Race has not been openly a part of the current debate about the region’s economic future. Black participation has been marked by its absence. Only after the sixteen-county coalition’s preliminary plans were well laid were any blacks invited to join what had been an all white, mostly male group.

An ad hoc committee of the N.C. Department of Commerce reported on March 19, 1979, on “the minority concentration issue.” Its authors, many of whom lived in the Northeast, sought to “dispel the myth that areas populated by high concentrations of minority individuals are to be avoided as possible locations in industrial facilities.” Some potential industrial clients, they noted, spurned the region because of its lack of water, sewer services, poor roads, or their low regard for its schools, shopping centers, cultural activities and recreation. Others frankly balked at the Northeast because of race. “Some . . . cite higher minority concentrations in the population and labor force as an additional factor adding to the lack of client interest . . . Some have stated a firm will not look at an area which has over thirty or forty percent minority concentration. The explanation is given that, in general, due to the lack of economic and educational opportunity, the Southern rural Black worker is perceived as having a poorer work ethic and is more easily organized by union efforts.” According to the 1980 Census, blacks are the majority of the population in four of the Northeast’s twenty-two counties and a third or more in eleven others.

Who Controls the Jobs?

Long periods of unemployment or long daily commutes for workers are another regional characteristic. Sixteen Northeast counties reported unemployment rates above the state’s average in 1980. Tyrrell County had the highest unemployment rate in the state–11.5 percent. Aggregate figures do not account for seasonal employment in the tourist industry (a major factor in Dare, Pamlico and Carteret counties) nor farming, making it likely that real unemployment during some months may be much higher than official averages reveal. For hundreds of persons, the option is commuting. Between 2,200 and three thousand North Carolinians drive daily into Virginia to work at Tidewater shipyards, or the meat packing and food processing plants in Suffolk and Smithfield.
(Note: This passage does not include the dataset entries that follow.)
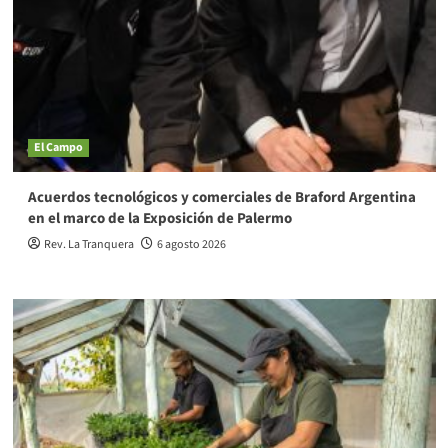
El Campo
Acuerdos tecnológicos y comerciales de Braford Argentina
en el marco de la Exposición de Palermo
Rev. La Tranquera
6 agosto 2026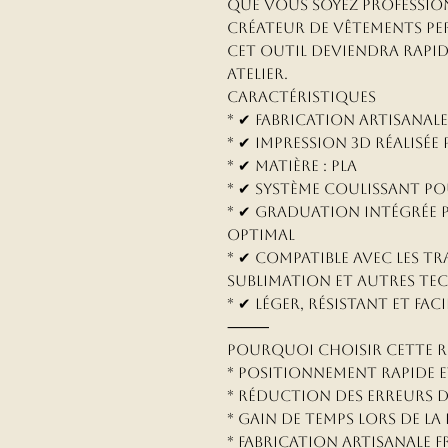
Que vous soyez professio
créateur de vêtements per
cet outil deviendra rapi
atelier.
Caractéristiques
* ✔ Fabrication artisanale
* ✔ Impression 3D réalisée
* ✔ Matière : PLA
* ✔ Système coulissant po
* ✔ Graduation intégrée
optimal
* ✔ Compatible avec les tra
sublimation et autres te
* ✔ Léger, résistant et faci
⸻
Pourquoi choisir cette r
* Positionnement rapide et
* Réduction des erreurs d
* Gain de temps lors de la
* Fabrication artisanale f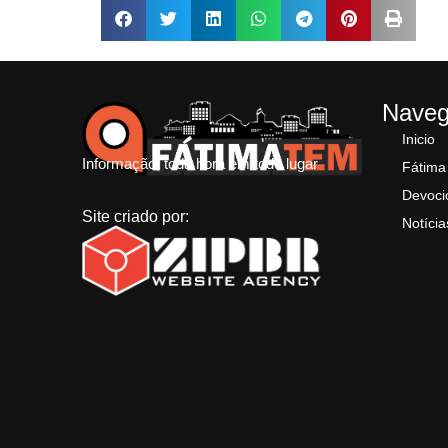
Nave
Inicio
Informação, toda hora em todo lugar
Fátima
Devoci
Site criado por:
Notícia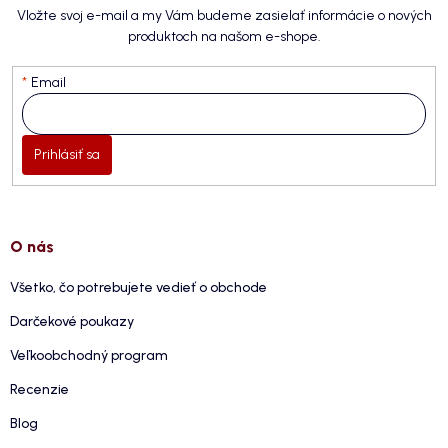
Vložte svoj e-mail a my Vám budeme zasielať informácie o nových
produktoch na našom e-shope.
Email
Prihlásiť sa
O nás
Všetko, čo potrebujete vedieť o obchode
Darčekové poukazy
Veľkoobchodný program
Recenzie
Blog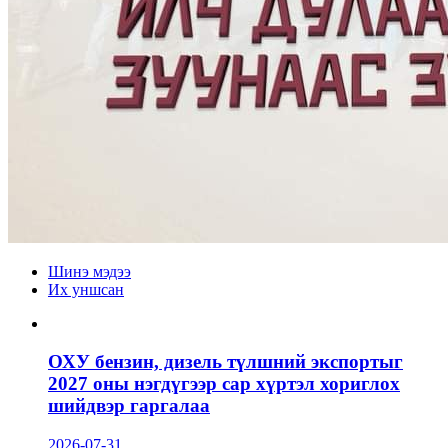
Шинэ мэдээ
Их уншсан
ОХУ бензин, дизель түлшний экспортыг
2027 оны нэгдүгээр сар хүртэл хориглох
шийдвэр гаргалаа
2026-07-31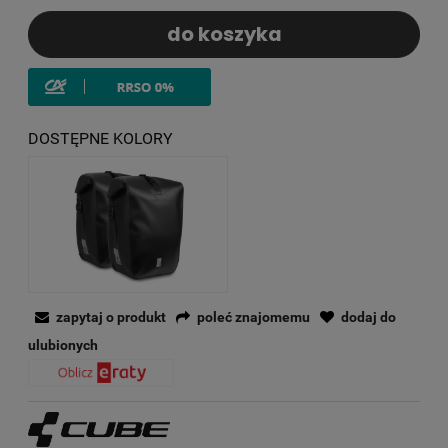
do koszyka
DOSTĘPNE KOLORY
zapytaj o produkt
poleć znajomemu
dodaj do
ulubionych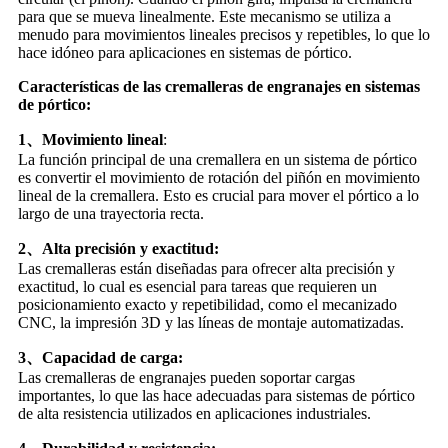
para que se mueva linealmente. Este mecanismo se utiliza a
menudo para movimientos lineales precisos y repetibles, lo que lo
hace idóneo para aplicaciones en sistemas de pórtico.
Características de las cremalleras de engranajes en sistemas
de pórtico:
1
、
Movimiento lineal
:
La función principal de una cremallera en un sistema de pórtico
es convertir el movimiento de rotación del piñón en movimiento
lineal de la cremallera. Esto es crucial para mover el pórtico a lo
largo de una trayectoria recta.
2
、
Alta precisión y exactitud:
Las cremalleras están diseñadas para ofrecer alta precisión y
exactitud, lo cual es esencial para tareas que requieren un
posicionamiento exacto y repetibilidad, como el mecanizado
CNC, la impresión 3D y las líneas de montaje automatizadas.
3
、
Capacidad de carga:
Las cremalleras de engranajes pueden soportar cargas
importantes, lo que las hace adecuadas para sistemas de pórtico
de alta resistencia utilizados en aplicaciones industriales.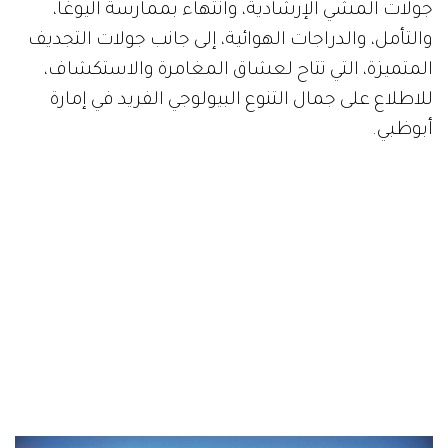
جولات المشي الإرشادية، وانتهاء بممارسة اليوغا،
والتأمل، والدراجات الهوائية، إلى جانب جولات التجديف
المتميزة، التي تتاح لعشاق المغامرة والاستكشاف،
للاطلاع على جمال التنوع البيولوجي الفريد في إمارة
أبوظبي.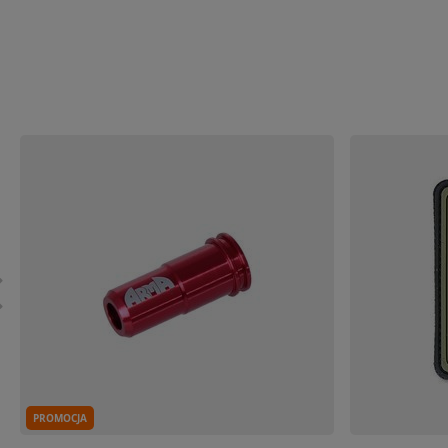
PROMOCJA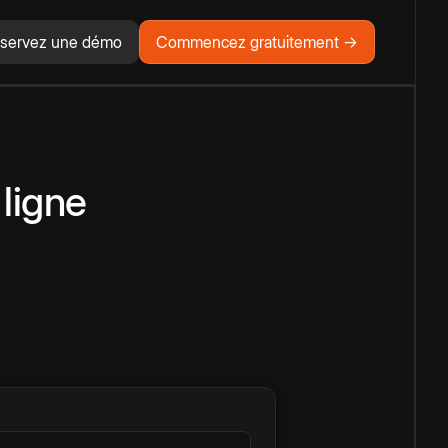
servez une démo
Commencez gratuitement →
 ligne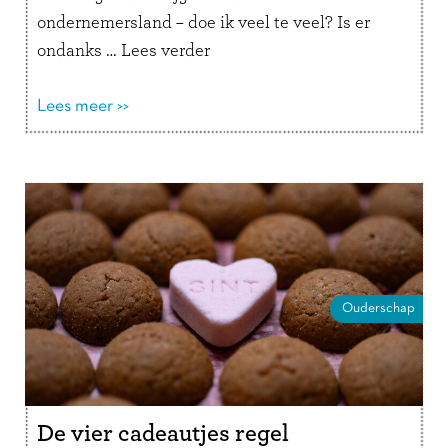
ondernemersland – doe ik veel te veel? Is er
ondanks …
Lees verder
Lees meer >>
Ouderschap
De vier cadeautjes regel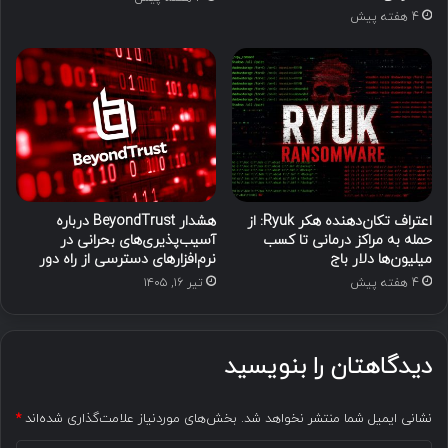
4 هفته پیش
اعتراف تکان‌دهنده هکر Ryuk: از
هشدار BeyondTrust درباره
حمله به مراکز درمانی تا کسب
آسیب‌پذیری‌های بحرانی در
میلیون‌ها دلار باج
نرم‌افزارهای دسترسی از راه دور
4 هفته پیش
تیر ۱۶, ۱۴۰۵
دیدگاهتان را بنویسید
نشانی ایمیل شما منتشر نخواهد شد.
بخش‌های موردنیاز علامت‌گذاری شده‌اند
*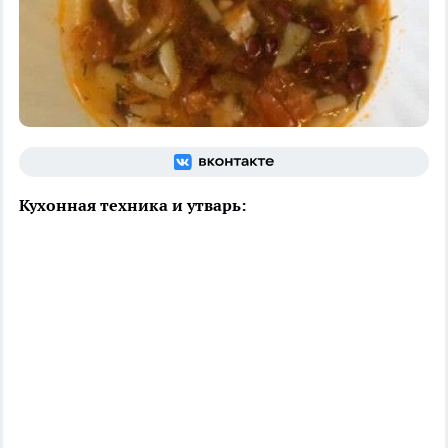
Кухонная техника и утварь: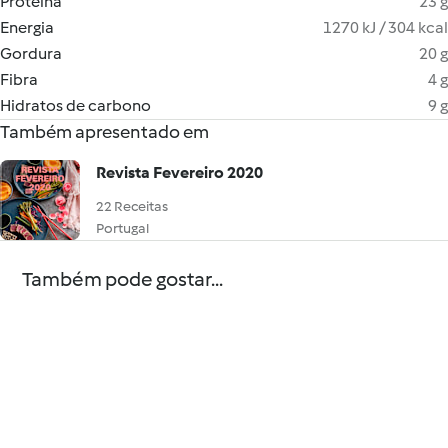
Proteína
23 g
Energia
1270 kJ / 304 kcal
Gordura
20 g
Fibra
4 g
Hidratos de carbono
9 g
Também apresentado em
Revista Fevereiro 2020
22 Receitas
Portugal
Também pode gostar...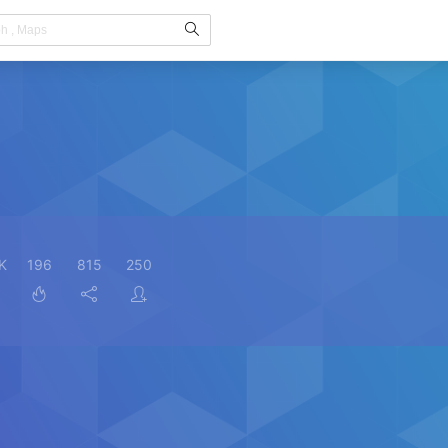
K
196
815
250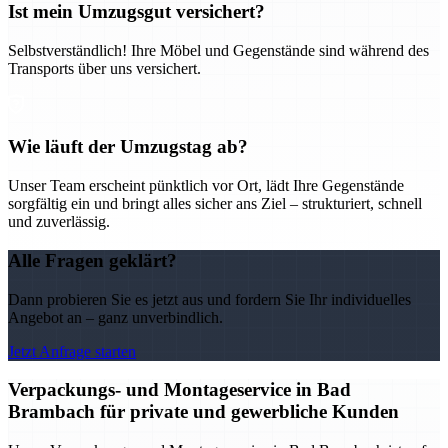
Ist mein Umzugsgut versichert?
Selbstverständlich! Ihre Möbel und Gegenstände sind während des
Transports über uns versichert.
Wie läuft der Umzugstag ab?
Unser Team erscheint pünktlich vor Ort, lädt Ihre Gegenstände
sorgfältig ein und bringt alles sicher ans Ziel – strukturiert, schnell
und zuverlässig.
Alle Fragen geklärt?
Dann probieren Sie es jetzt aus und fordern Sie Ihr individuelles
Angebot an – ganz unverbindlich.
Jetzt Anfrage starten
Verpackungs- und Montageservice in Bad
Brambach für private und gewerbliche Kunden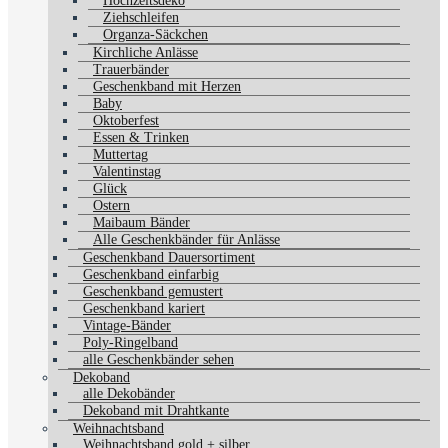
Hochzeitsdeko
Ziehschleifen
Organza-Säckchen
Kirchliche Anlässe
Trauerbänder
Geschenkband mit Herzen
Baby
Oktoberfest
Essen & Trinken
Muttertag
Valentinstag
Glück
Ostern
Maibaum Bänder
Alle Geschenkbänder für Anlässe
Geschenkband Dauersortiment
Geschenkband einfarbig
Geschenkband gemustert
Geschenkband kariert
Vintage-Bänder
Poly-Ringelband
alle Geschenkbänder sehen
Dekoband
alle Dekobänder
Dekoband mit Drahtkante
Weihnachtsband
Weihnachtsband gold + silber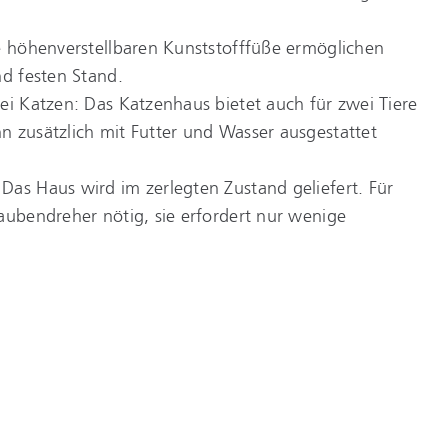
ie höhenverstellbaren Kunststofffüße ermöglichen
nd festen Stand.
ei Katzen: Das Katzenhaus bietet auch für zwei Tiere
n zusätzlich mit Futter und Wasser ausgestattet
Das Haus wird im zerlegten Zustand geliefert. Für
aubendreher nötig, sie erfordert nur wenige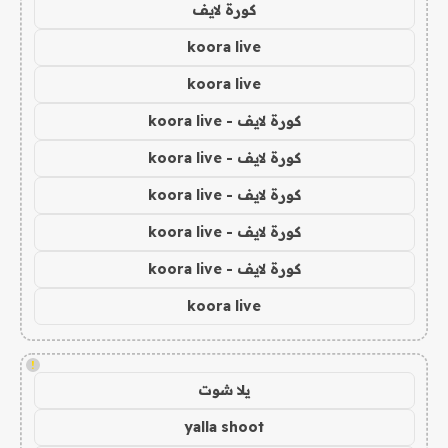
كورة لايف
koora live
koora live
كورة لايف - koora live
كورة لايف - koora live
كورة لايف - koora live
كورة لايف - koora live
كورة لايف - koora live
koora live
!
يلا شوت
yalla shoot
As the prices of fuel, autos and vans increase more rapidly than general inflation and the real incomes earned at these distant jobs, the region’s economy is further weakened by reducing the actual amount of money available to be spent or saved in Northeast.

The work which is available in the Northeast is characteristic of jobs to be found in other colonies–apparel sewing and manufacturing, timbering, mining, or food processing–which pay the lowest wages and characterize first-stage, primitive industrialization.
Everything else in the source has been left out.